Guion: Goro Tanada
Sinopsis: Tokio tras la IIGM. Las fuerzas estadounidenses toman la ciudad. En este contexto, unas prostitutas acojen en su casa a un joven delincuente con problemas con la justicia. Su llegada les hará dudar sobre entregar su cuerpo al dinero o al placer.
Los primeros compases de La puerta de la carne de Seijun Suzuki,
nos acerca más al prólogo de una película actual que a una de 1964. Y es que la
apertura de este filme irradia pura modernidad. Ralentíes, música pop extradiegética,
masas luchando por sobrevivir ¿o por hacerse ver? en un mundo caótico y
desmoralizado. El director nipón nos sitúa en un Tokio recién salido de una
IIGM con el ejército estadounidense tomando el control. En este contexto,
laberíntico y sin piedad, se mueven con soltura un seguido de prostitutas que
buscan aprovecharse de la situación para saldar su particular venganza contra
la sociedad. Conscientes de su clase, de su rol y de su sexo, juntas rinden
culto al negocio de vender su cuerpo al dinero. Enrabietadas contra la
sociedad, se elevan sobre ella tomando aquello que necesiten con tal de lograr
su objetivo.
Resulta acertado por parte del
realizador el proponernos una presentación de personajes que se extenúa hasta
un tercio del filme. La violencia y la venganza cobran un papel primordial
dentro de este pequeño microclima creado por las prostitutas, quienes desarrollan
su personalidad siendo conscientes del mundo que les rodea. Se vive además un
desprecio continuo en la sociedad, donde la falta de empatía lleva a
culpabilizar al prójimo de la situación actual. Cayendo los propios protagonistas
en generalizaciones, señalando a compañeras, hombres o mujeres.

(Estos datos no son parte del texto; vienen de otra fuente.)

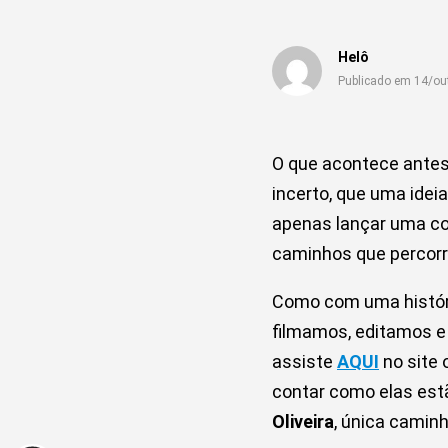
Helô
Publicado em 14/ou
O que acontece antes
incerto, que uma idei
apenas lançar uma col
caminhos que percorr
Como com uma históri
filmamos, editamos e
assiste
AQUI
no site 
contar como elas est
Oliveira
, única camin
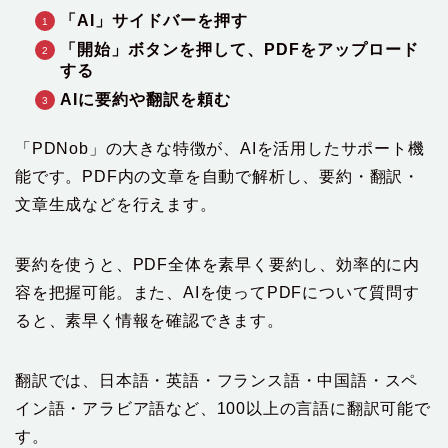
「AI」サイドバーを押す
「開始」ボタンを押して、PDFをアップロード
する
AIに要約や翻訳を頼む
「PDNob」の大きな特徴が、AIを活用したサポート機
能です。PDF内の文章を自動で解析し、要約・翻訳・
文章生成などを行えます。
要約を使うと、PDF全体を素早く要約し、効率的に内
容を把握可能。また、AIを使ってPDFについて質問す
ると、素早く情報を確認できます。
翻訳では、日本語・英語・フランス語・中国語・スペ
イン語・アラビア語など、100以上の言語に翻訳可能で
す。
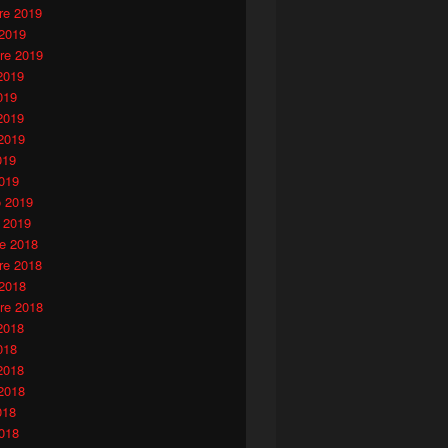
e 2019
 2019
re 2019
2019
019
2019
2019
019
019
o 2019
 2019
e 2018
e 2018
 2018
re 2018
2018
018
2018
2018
018
018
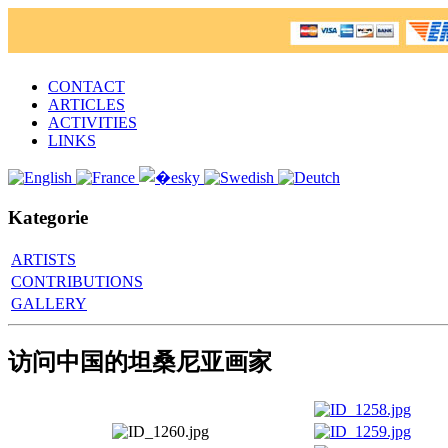
CONTACT
ARTICLES
ACTIVITIES
LINKS
Kategorie
ARTISTS
CONTRIBUTIONS
GALLERY
访问中国的坦桑尼亚画家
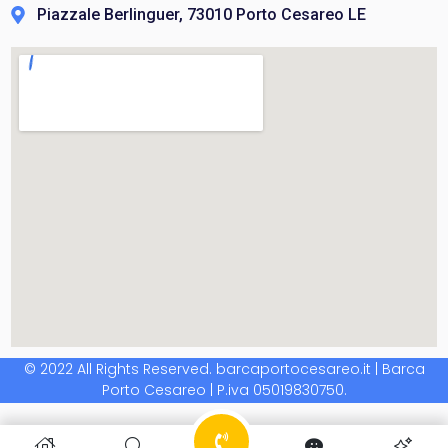
Piazzale Berlinguer, 73010 Porto Cesareo LE
© 2022 All Rights Reserved. barcaportocesareo.it | Barca
Porto Cesareo | P.iva 05019830750.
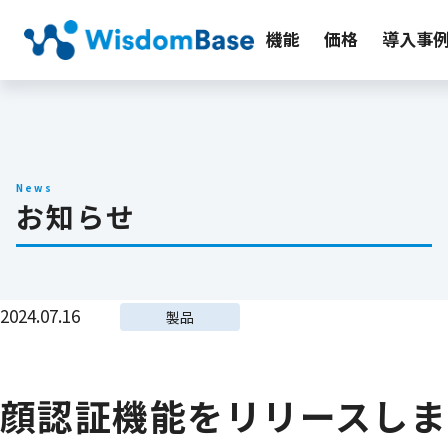
機能
価格
導入事
News
お知らせ
2024.07.16
製品
顔認証機能をリリースしま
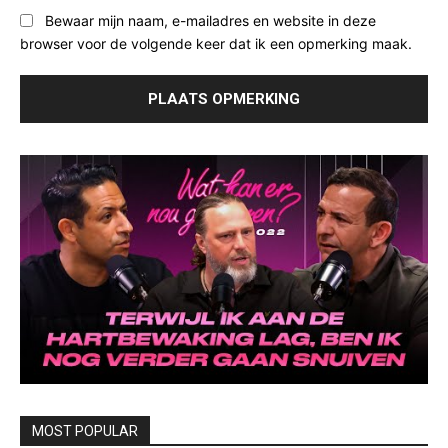
Bewaar mijn naam, e-mailadres en website in deze
browser voor de volgende keer dat ik een opmerking maak.
MOST POPULAR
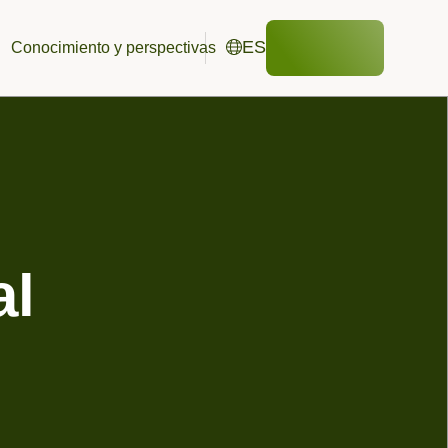
ES
Conocimiento y perspectivas
Contacto
Español
EN
English
os
Publicaciones y descargas
DE
Estudios de campo
Deutsch
ria
Organismos terrestres
ES
Español
Polinizadores
ificados, membresías y socios
Estudios de destino ambiental
Aves y mamíferos
al
Anfibios y reptiles
Estudios en recintos
Diseños de estudios a medida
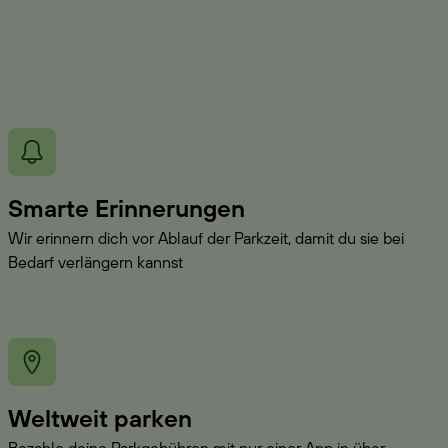
Smarte Erinnerungen
Wir erinnern dich vor Ablauf der Parkzeit, damit du sie bei
Bedarf verlängern kannst
Weltweit parken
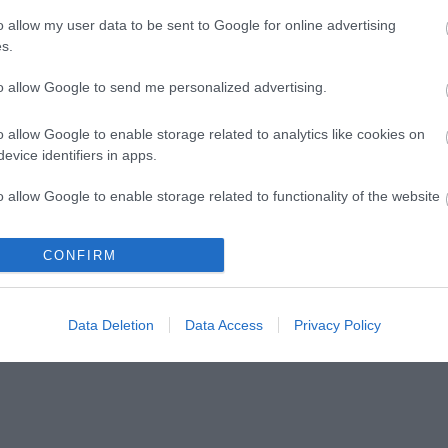
o allow my user data to be sent to Google for online advertising
s.
to allow Google to send me personalized advertising.
o allow Google to enable storage related to analytics like cookies on
evice identifiers in apps.
o allow Google to enable storage related to functionality of the website
CONFIRM
o allow Google to enable storage related to personalization.
o allow Google to enable storage related to security, including
Data Deletion
Data Access
Privacy Policy
cation functionality and fraud prevention, and other user protection.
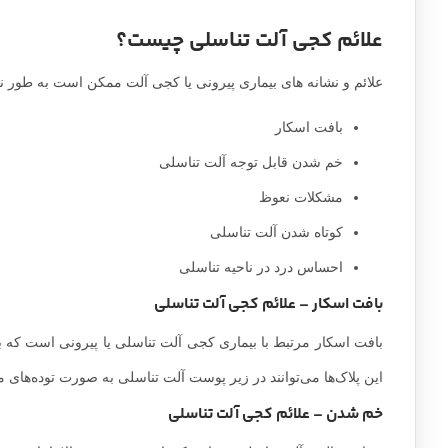
علائم کجی آلت تناسلی چیست؟
علائم و نشانه های بیماری پیرونی یا کجی آلت ممکن است به طور ناگها
بافت اسکار
خم شدن قابل توجه آلت تناسلی
مشکلات نعوظ
کوتاه شدن آلت تناسلی
احساس درد در ناحیه تناسلی
بافت اسکار – علائم کجی آلت تناسلی
بافت اسکار مرتبط با بیماری کجی آلت تناسلی یا پیرونی است که به
این پلاک‌ها می‌توانند در زیر پوست آلت تناسلی به صورت توده‌ه
خم شدن – علائم کجی آلت تناسلی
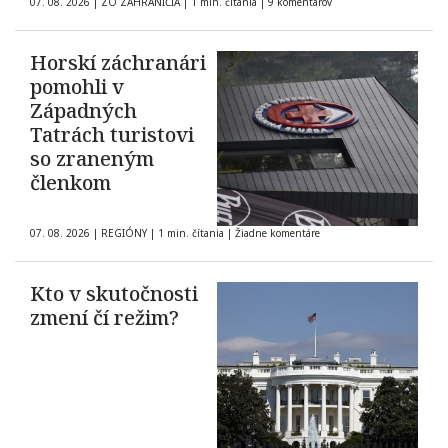
07. 08. 2026
|
ZO ZAHRANIČIA
|
1 min. čítania
|
9 komentárov
Horskí záchranári
pomohli v
Západných
Tatrách turistovi
so zraneným
členkom
07. 08. 2026
|
REGIÓNY
|
1 min. čítania
|
Žiadne komentáre
Kto v skutočnosti
zmení čí režim?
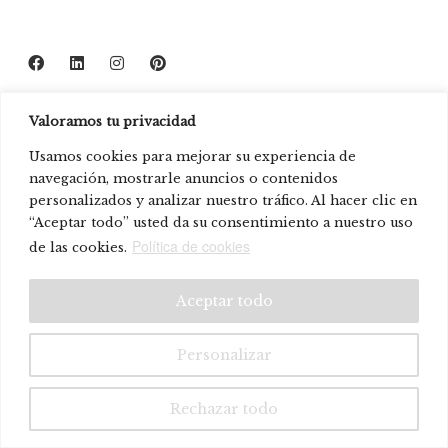
Valoramos tu privacidad
Usamos cookies para mejorar su experiencia de
navegación, mostrarle anuncios o contenidos
personalizados y analizar nuestro tráfico. Al hacer clic en
“Aceptar todo” usted da su consentimiento a nuestro uso
Política de cookies
de las cookies.
Aceptar todo
Personalizar
Rechazar todo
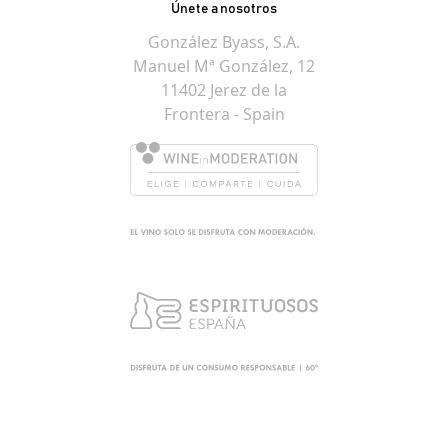
Únete a nosotros
González Byass, S.A.
Manuel Mª González, 12
11402 Jerez de la
Frontera - Spain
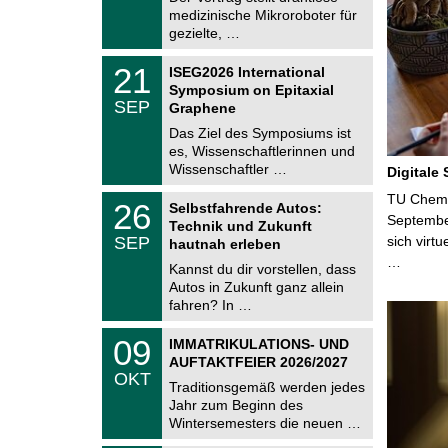
m
.
medizinische Mikroroboter für
n
2
i
gezielte, …
0
t
2
z
T
6
2
21
ISEG2026 International
U
1
Symposium on Epitaxial
C
.
SEP
h
Graphene
0
e
9
Das Ziel des Symposiums ist
m
.
es, Wissenschaftlerinnen und
n
2
i
Wissenschaftler …
Digitale
0
t
2
z
T
TU Chemni
6
2
26
Selbstfahrende Autos:
U
6
Septembe
Technik und Zukunft
C
.
SEP
sich virt
h
hautnah erleben
0
e
…
9
Kannst du dir vorstellen, dass
m
.
Autos in Zukunft ganz allein
n
2
i
fahren? In …
0
t
2
z
T
6
0
09
IMMATRIKULATIONS- UND
U
9
AUFTAKTFEIER 2026/2027
C
.
OKT
h
1
Traditionsgemäß werden jedes
e
0
Jahr zum Beginn des
m
.
Wintersemesters die neuen …
n
2
i
0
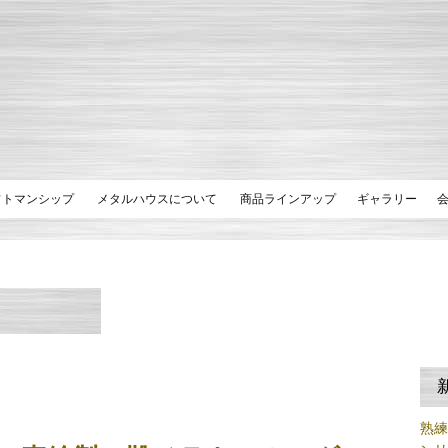
フトマンシップ
メタルハウスについて
商品ラインアップ
ギャラリー
熟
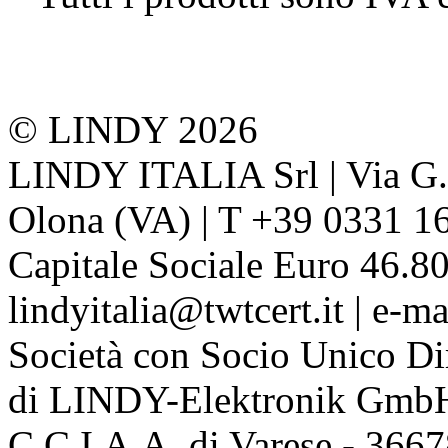
© LINDY 2026
LINDY ITALIA Srl | Via G. 
Olona (VA) | T +39 0331 1
Capitale Sociale Euro 46.80
lindyitalia@twtcert.it | e-m
Società con Socio Unico Di
di LINDY-Elektronik Gmb
C.C.I.A.A. di Varese - 36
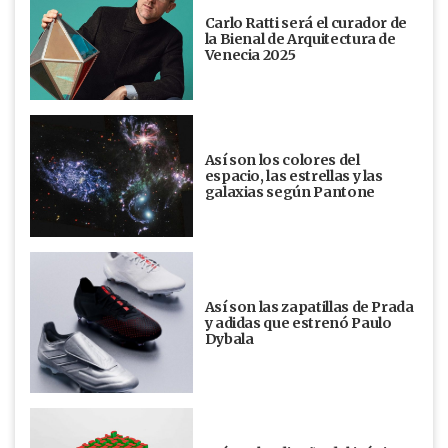
Carlo Ratti será el curador de
la Bienal de Arquitectura de
Venecia 2025
Así son los colores del
espacio, las estrellas y las
galaxias según Pantone
Así son las zapatillas de Prada
y adidas que estrenó Paulo
Dybala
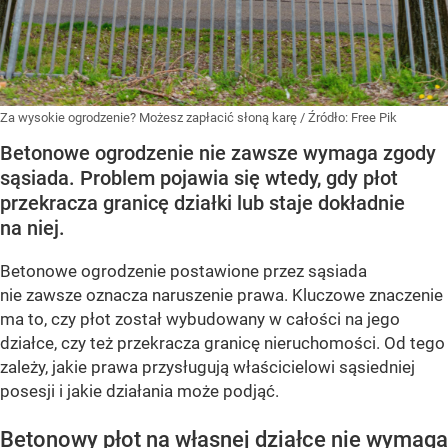
Za wysokie ogrodzenie? Możesz zapłacić słoną karę
/ Źródło:
Free Pik
Betonowe ogrodzenie nie zawsze wymaga zgody
sąsiada. Problem pojawia się wtedy, gdy płot
przekracza granicę działki lub staje dokładnie
na niej.
Betonowe ogrodzenie postawione przez sąsiada
nie zawsze oznacza naruszenie prawa. Kluczowe znaczenie
ma to, czy płot został wybudowany w całości na jego
działce, czy też przekracza granicę nieruchomości. Od tego
zależy, jakie prawa przysługują właścicielowi sąsiedniej
posesji i jakie działania może podjąć.
Betonowy płot na własnej działce nie wymaga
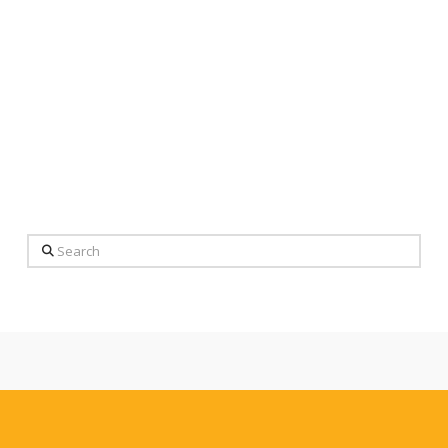
Search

Sucedidos unos treinta minutos
del filme, se abre la temática general sobre la que girará. Un hombre rudo,
fuerte y despreciativo, quien además se encuentra lesionado, se refugiará en la
casa de estas mujeres perseguido por la policía tras una violenta reyerta con
otro criminal. Con un planteamiento muy similar al de El seductor (Don Siegel, 1971), pero mucho más visceral y lascivo,
la sexualidad se disparará en pos del deseo. La inquebrantable idea del sexo
como herramienta monetaria empezará a tambalear en el juicio de algunas de
estas chicas. Una de ellas incluso mostrará un deseo perverso al reconocer a
este joven como un sustituto de su hermano
(una filia sexual que veríamos en más profundidad 1972 en Música de Yasuzo Masumura). La cinta
derrochará erotismo propio de las producciones de la Nikkatsu, mostrando
desnudos traseros, tanto masculinos como femeninos, retozados en sudor. También
dosis de sadomasoquismo, con una fuerza mucho más violenta que sexual.
La película destaca visualmente
en última instancia por la superposición de las imágenes. Incluyendo rostros y
figuras humanas en pantalla separadas en el espacio. Utiliza esta técnica con
tal de concentrar en un solo plano la tensión psicológica de sus personajes.
Pero el filme no solo derrocha modernidad por este recurso, sino por el
colorido pop que ofrece desde su inicio. Sobre todo en los vestidos de las
prostitutas, cada uno más llamativo que el anterior, metaforizando su propio
carácter. El color cobra fuerza por si solo para fusionarse con su personalidad,
dotando de más presencia a la puesta en escena tanto de cara al espectador como
en la relación que guardan con la sociedad que les rodea. Así pues, estas
decisiones formales que contrastan con el contenido de una obra que, en su
tiempo, se esperaría clásica y gris, sirven como motor que impregna el relato
de la irrupción norteamericana, de la pérdida de valores tradiciones y del caos
tanto subjetivo como social que reinó en el Japón del momento.